OK, when’s the last time you saw one of these? Here in Rust Central, even ’80s Diplomats and Gran Furys are getting scarce, so I was happy to see this ’79 LeBaron coupe at–you guessed it–the Geneseo car show. In sleek black, no less, with no offending water-trapping full vinyl or landau top, either!
The LeBaron was cash-strapped Chrysler’s answer to the Seville. Despite having less money than FoMoCo, the resulting coupe, sedan and T&C wagon were MUCH more convincing as a luxury car than the “are they dumb enough to buy it?” Lincoln Versailles.
As you would expect of a 1970s near-luxury car, ample amounts of chrome, wire wheel covers, whitewalls, and velour upholstery were available. Most people who bought a Chrysler back then wanted to advertise their good fortune to everyone, and that meant adding all the gingerbread they could, resulting in over-dressed showboats like this one. Why would you get those wire wheel covers, when there were so much more attractive options. I guess those kids in the background borrowed their Aunt Gert’s new car…
Even a trim-bedecked one looked so much better with the available alloys, which were also optional on the Cordoba. But I imagine most of these went out the door with the rattly wire covers or “deluxe” wheel covers. Too bad. Interesting fact: the LeBaron came STANDARD with hubcaps! On a Chrysler!
Interiors were suitably plush, especially with the available leather seating.
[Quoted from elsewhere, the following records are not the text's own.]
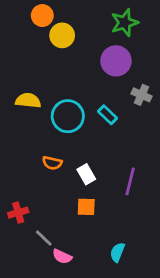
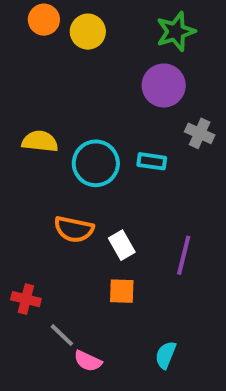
orange circle: (42, 16) -> (44, 20), moved
yellow circle: (62, 35) -> (88, 32), moved
cyan rectangle: (107, 115) -> (152, 161), turned -36
orange semicircle: (52, 163) -> (74, 229), size x1.4
red cross: (18, 213) -> (26, 299), turned 30

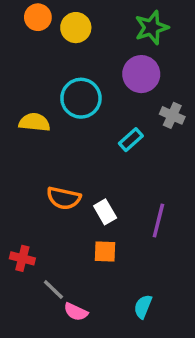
cyan rectangle: (152, 161) -> (131, 140), turned -50
cyan circle: (96, 163) -> (81, 98), moved

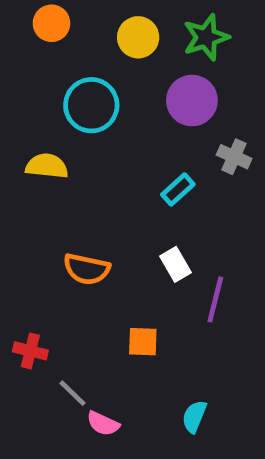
yellow circle: (76, 28) -> (138, 37), moved
cyan circle: (81, 98) -> (91, 105), moved
white rectangle: (105, 212) -> (176, 264), moved

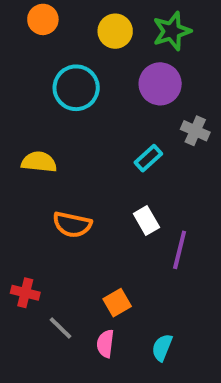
yellow semicircle: (47, 166) -> (39, 162), moved
orange square: (143, 342) -> (117, 303), moved, turned -32
pink semicircle: (103, 424) -> (105, 344), moved, turned 72

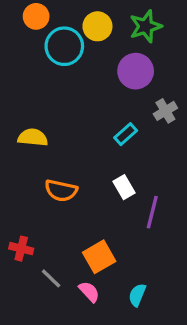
cyan circle: (76, 88) -> (64, 46), moved
gray cross: (195, 131) -> (165, 111), turned 35
orange square: (117, 303) -> (99, 257), size x1.4
pink semicircle: (105, 344) -> (89, 292), turned 130

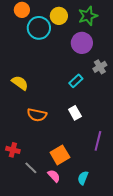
yellow semicircle: (33, 137) -> (20, 83), turned 30
purple line: (152, 212) -> (98, 141), moved

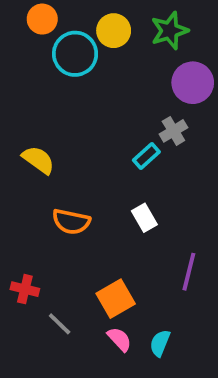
purple circle: (82, 43) -> (193, 83), moved
gray cross: (100, 67) -> (173, 131), moved
pink semicircle: (54, 176) -> (119, 339), moved

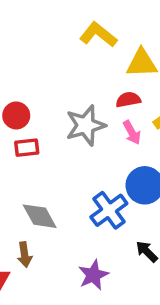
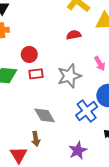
red semicircle: (128, 100) -> (74, 35), moved
gray star: (86, 125) -> (69, 76), moved

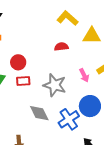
gray star: (69, 76) -> (55, 85), turned 30
gray diamond: (45, 115) -> (39, 113), moved

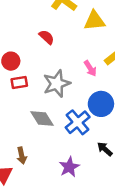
red semicircle: (61, 47) -> (47, 37), moved, turned 56
gray star: (55, 85) -> (57, 84), turned -30

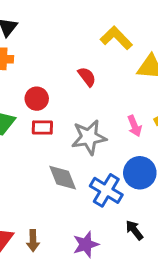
blue cross: (78, 122) -> (106, 190), turned -30
brown arrow: (22, 156) -> (33, 241), moved

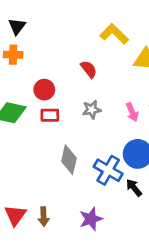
gray star: (89, 137) -> (92, 110), moved, size x0.6
gray diamond: (63, 178) -> (69, 160), turned 36
black arrow: (134, 230) -> (134, 188), moved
I don’t normally like gray interiors, but the dove-gray leather thrones shown here look very, very nice. One of these could have been a pretty comfy ride back then. As you’d expect, a variety of Slant Six, Super Six and 318 and 360 V8s could be installed in the LeBaron’s engine bay.
Yes, the LeBaron coupe could get every luxury car styling cliché: landau top, opera lamps, opera windows, pinstriping, and on and on.
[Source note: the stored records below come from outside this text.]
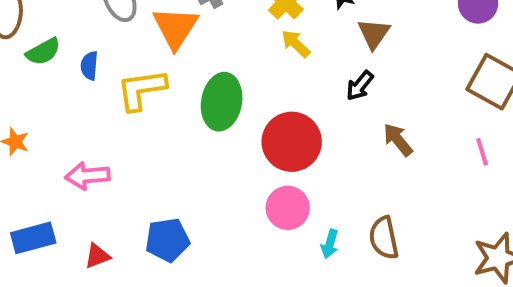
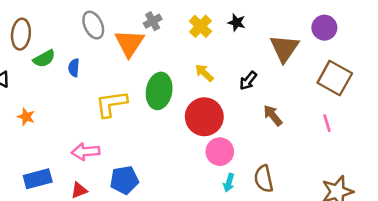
brown triangle: (374, 34) -> (284, 48), moved, size x1.4
yellow arrow: (296, 44) -> (204, 73), moved
yellow L-shape: (141, 90) -> (111, 104), moved
pink arrow: (87, 176) -> (86, 152), moved
pink circle: (288, 208) -> (220, 152), moved

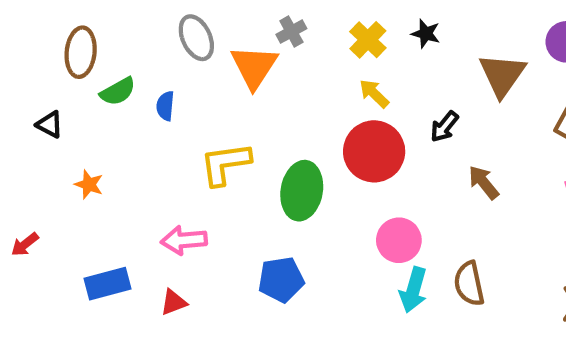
yellow arrow: (204, 73) -> (374, 94), moved
green ellipse: (159, 91) -> (302, 191), moved
red circle: (204, 117) -> (374, 151), moved
blue pentagon: (124, 180) -> (281, 280), moved
cyan arrow: (229, 183) -> (413, 290), size x1.5

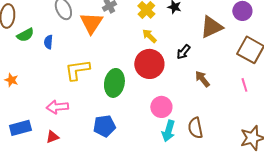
brown triangle: (502, 75) -> (211, 27), turned 30

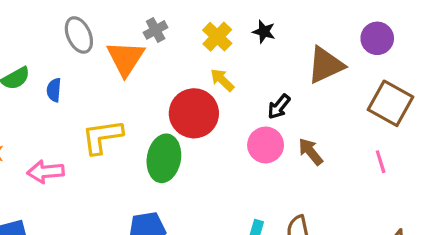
red circle: (149, 64) -> (194, 113), moved
pink arrow: (57, 107) -> (46, 172), moved
pink circle: (161, 107) -> (266, 145), moved

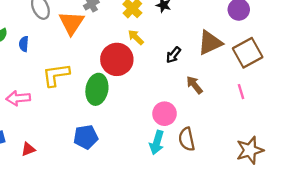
brown triangle: (326, 65) -> (210, 43), moved
brown square: (391, 103) -> (248, 53), turned 32
pink circle: (266, 145) -> (165, 114), moved

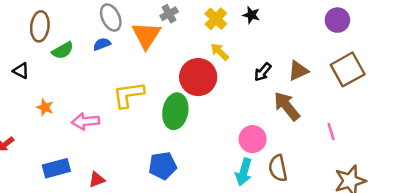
brown triangle: (210, 43) -> (298, 71), moved, size x0.7
blue semicircle: (24, 44) -> (102, 44), moved, turned 64
brown arrow: (194, 85) -> (287, 106), size x1.4
pink line: (241, 92) -> (331, 131), moved

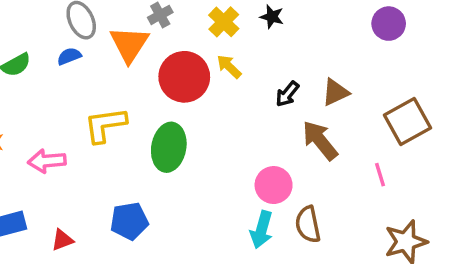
brown square: (348, 69) -> (408, 121), moved
red circle: (198, 77) -> (184, 77), moved
blue pentagon: (163, 166) -> (129, 221), moved

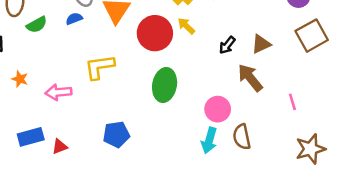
brown square: (408, 121) -> (312, 36), moved
green ellipse: (169, 147) -> (165, 85), moved
red triangle: (62, 240) -> (60, 147), moved

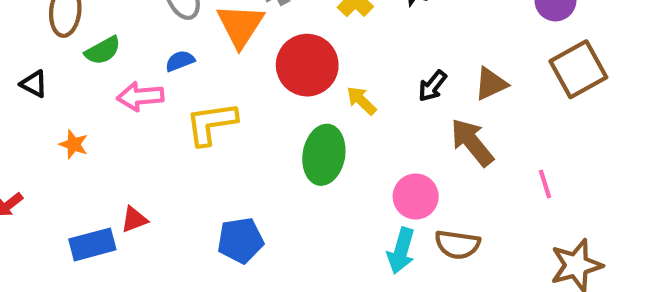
blue semicircle: (74, 19) -> (180, 61), moved
yellow arrow: (186, 26) -> (361, 101), moved
pink arrow: (58, 92) -> (140, 96), moved
brown semicircle: (242, 137) -> (457, 244), turned -70
red triangle: (60, 147) -> (134, 219), moved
But you didn’t HAVE to. Just a few pages past that wire-wheeled, dove gray parade float in the ’79 LeBaron brochure was this handsome coupe, with just the always-sharp Road Wheels and whitewalls to set it off. And you could make things even simpler–or stealthier, if you prefer…
…thus bringing us to our featured car, which looks all for the world like a two-door police car. Maybe that’s just what it is/was. It had the standard pleated vinyl interior as well, but the black-and-red color combination made it look very, very good indeed.
Could this be a factory police-package LeBaron? Or did the current owner just add the slotted wheels and ventilated hubcaps? I wouldn’t blame him; they look great.
The LeBaron lasted to ’81 in this form, albeit with a moderate facelift in ’80 (CC here). Starting in ’82, the car would become the Fifth Avenue, and the LeBaron would fall into a K-shaped hole it would never climb out of.
However it came into the world, I like it. And the coupe roofline looks so nice. I love how the C-pillar flows into the mini-boattail deck lid. Great to FINALLY see one without the dratted landau top! Do want.